What do the Twin Towers and a bad joke have in common? They never land well.

Fridge

Yesterday my mom forgot to go grocery shopping, and I was starving, so I kept opening the fridge about 100 times, but nothing new was in there.

Therapist

I tell my therapist I’m scared of the 3rd, 9th, and 15th letter of the alphabet.

Doctor: Oh, I see.

Me: Ahhhh!!!!!

Suicide

There's two reasons guys will hang themselves from the neck.
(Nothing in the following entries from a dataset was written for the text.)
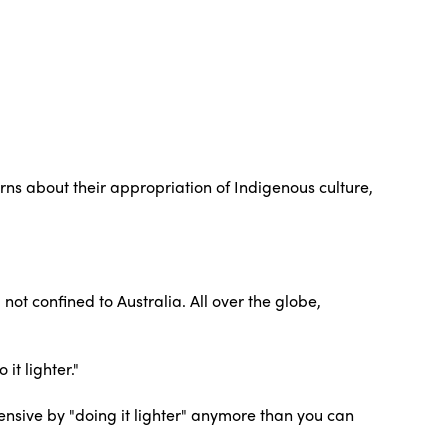
ns about their appropriation of Indigenous culture,
not confined to Australia. All over the globe,
it lighter."
ensive by "doing it lighter" anymore than you can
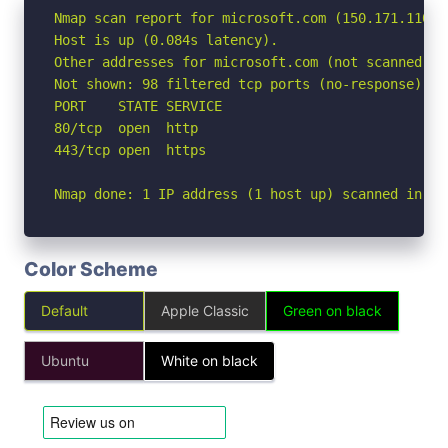
Nmap scan report for microsoft.com (150.171.110.53
Host is up (0.084s latency).

Other addresses for microsoft.com (not scanned): 
Not shown: 98 filtered tcp ports (no-response)

PORT    STATE SERVICE

80/tcp  open  http

443/tcp open  https

Nmap done: 1 IP address (1 host up) scanned in 3.
Color Scheme
Default
Apple Classic
Green on black
Ubuntu
White on black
One is to escape the worthless masquerade of a life we pretend we have, and the second reason is to whack off.

Stroke

My 1 year old nephew had a stroke. I know, sounds bad... but he would have needed to learn how to speak and walk anyways.

Mum

Your mum's so fat, I took a picture of her last Christmas and it's still printing.

Orphan

What is the difference between an apple and an orphan?

One of them gets picked.

Orphan

What is the difference between apples and orphans?

The apples get picked.

Orphan

What's the difference between an orphan and a baseball player?

A baseball player has a home to run to.

Wife

I was in class and we had to choose another term for words we use everyday. For kid, I chose "child"; for dog, I chose "pet"; and for wife, I chose "dishwasher."

Twin Towers

What are three things the Twin Towers have in common with my dad? They are big, sexy, and smashed your mom.